卷积核可以以随机大小的矩阵的形式初始化,在卷积神经网络的训练过程中卷积核可以通过学习得到合理的权重。另外,共享权重带来的直接好处是减少卷积神经网络各层之间的连接,同时又降低了过拟合的风险。
3、transformer
transformer结构是一种包含编码器与解码器的特征提取网络(类别于卷积神经网络)。

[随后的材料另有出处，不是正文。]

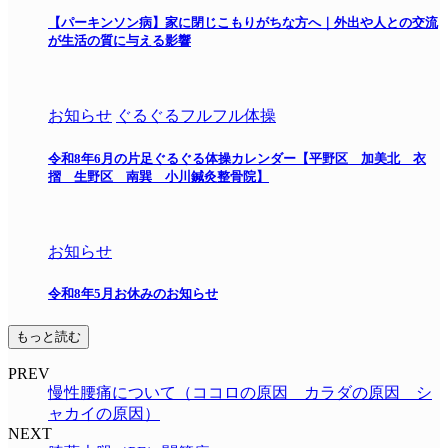
【パーキンソン病】家に閉じこもりがちな方へ｜外出や人との交流
が生活の質に与える影響
お知らせ
ぐるぐるフルフル体操
令和8年6月の片足ぐるぐる体操カレンダー【平野区 加美北 衣
摺 生野区 南巽 小川鍼灸整骨院】
お知らせ
令和8年5月お休みのお知らせ
もっと読む
PREV
慢性腰痛について（ココロの原因 カラダの原因 シ
ャカイの原因）
NEXT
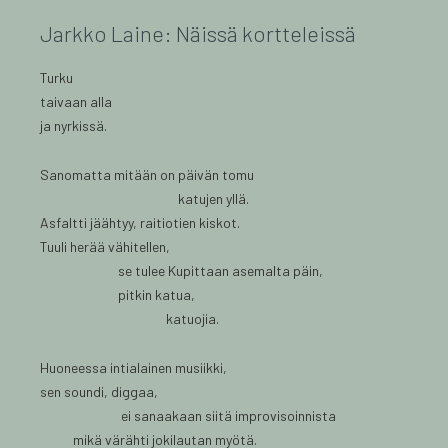
Jarkko Laine: Näissä kortteleissä
Turku
taivaan alla
ja nyrkissä.
Sanomatta mitään on päivän tomu
katujen yllä.
Asfaltti jäähtyy, raitiotien kiskot.
Tuuli herää vähitellen,
se tulee Kupittaan asemalta päin,
pitkin katua,
katuojia.
Huoneessa intialainen musiikki,
sen soundi, diggaa,
ei sanaakaan siitä improvisoinnista
mikä värähti jokilautan myötä.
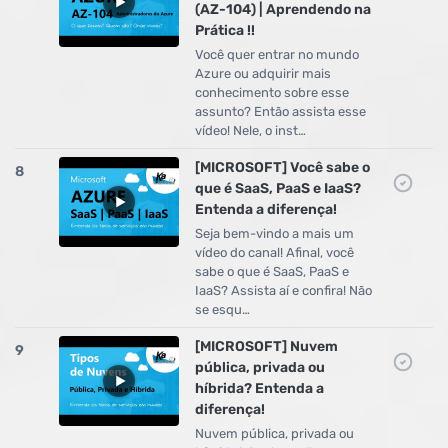
(AZ-104) | Aprendendo na
Prática !!
Você quer entrar no mundo
Azure ou adquirir mais
conhecimento sobre esse
assunto? Então assista esse
vídeo! Nele, o inst…
[MICROSOFT] Você sabe o
8
que é SaaS, PaaS e IaaS?
Entenda a diferença!
Seja bem-vindo a mais um
vídeo do canal! Afinal, você
sabe o que é SaaS, PaaS e
IaaS? Assista aí e confira! Não
se esqu…
[MICROSOFT] Nuvem
9
pública, privada ou
híbrida? Entenda a
diferença!
Nuvem pública, privada ou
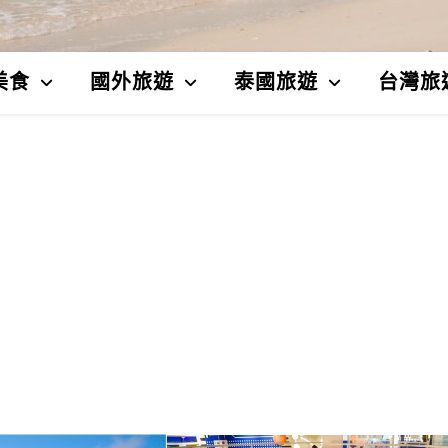
美食
國外旅遊
泰國旅遊
台灣旅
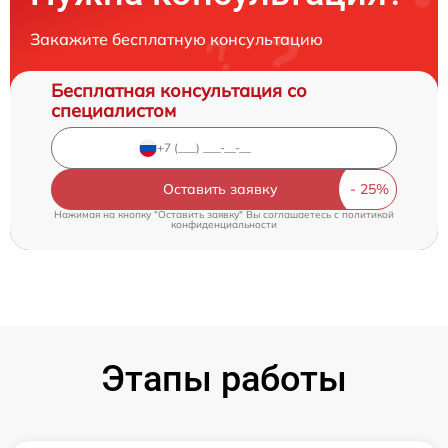
Закажите бесплатную консультацию
Бесплатная консультация со
специалистом
Оставить заявку
Нажимая на кнопку "Оставить заявку" Вы соглашаетесь c
политикой
конфиденциальности
Этапы работы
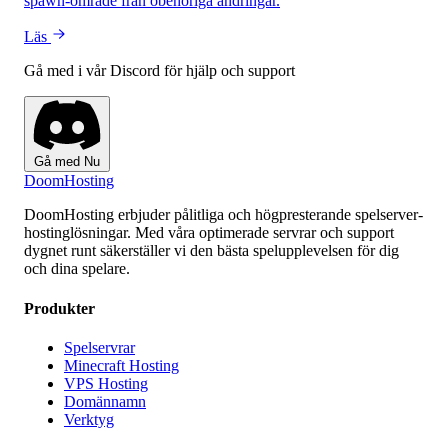
spawn-område från obehöriga ändringar.
Läs
Gå med i vår Discord för hjälp och support
Gå med Nu
Doom
Hosting
DoomHosting erbjuder pålitliga och högpresterande spelserver-
hostinglösningar. Med våra optimerade servrar och support
dygnet runt säkerställer vi den bästa spelupplevelsen för dig
och dina spelare.
Produkter
Spelservrar
Minecraft Hosting
VPS Hosting
Domännamn
Verktyg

编码器:通过自注意力的方式在全局感受野下进行特征学习,例如像素点的特征。
解码器:通过自注意力与交叉注意力来学习所需模块的特征,例如输出框的特征。
下面对注意力(也可以称为注意力机制)进行描述:
注意力机制可以快速提取稀疏数据的重要特征。注意力机制是发生在编码器和解码器之间,也可以说是发生在输入句子和生成句子之间。而自注意力模型中的自注意力机制则发生在输入序列内部,或者输出序列内部,可以抽取到同一个句子内间隔较远的单词之间的联系,比如句法特征(短语结构)。自注意力机制通过QKV提供了一种有效的捕捉全局上下文信息的建模方式。假定输入为Q(query),以键值对(K,V)形式存储上下文。那么注意力机制其实是query到一系列键值对(key,value)上的映射函数。attention函数的本质可以被描述为一个查询(query)到一系列(键key-值value)对的映射。attention本质上是为序列中每个元素都分配一个权重系数,这也可以理解为软寻址。如果序列中每一个元素都以(K,V)形式存储,那么attention则通过计算Q和K的相似度来完成寻址。Q和K计算出来的相似度反映了取出来的V值的重要程度,即权重,然后加权求和就得到最后的特征值。
注意力的计算主要分为三步,第一步是将query和每个key进行相似度计算得到权重,常用的相似度函数有点积,拼接,感知机等;然后第二步一般是使用一个softmax函数(一方面可以进行归一化,得到所有权重系数之和为1的概率分布。另一方面可以用softmax函数的特性突出重要元素的权重)对这些权重进行归一化;最后将权重和相应的键值value进行加权求和得到最后的特征值。具体计算公式可以如下:
其中,d为QK矩阵的维度。
另外,注意力包括自注意力与交叉注意力,自注意可以理解为是特殊的注意力,即QKV的输入一致。而交叉注意力中的QKV的输入不一致。注意力是利用特征之间的相似程度(例如内积)作为权重来集成被查询特征作为当前特征的更新值。自注意力是基于特征图本身的关注而提取的注意力。
对于卷积而言,卷积核的设置限制了感受野的大小,导致网络往往需要多层的堆叠才能关注到整个特征图。而自注意的优势就是它的关注是全局的,它能通过简单的查询与赋值就能获取到特征图的全局空间信息。自注意力在查询、键、值(query key value,QKV)模型中的特殊点在于QKV对应的输入是一致的。后续会对QKV模型进行描述。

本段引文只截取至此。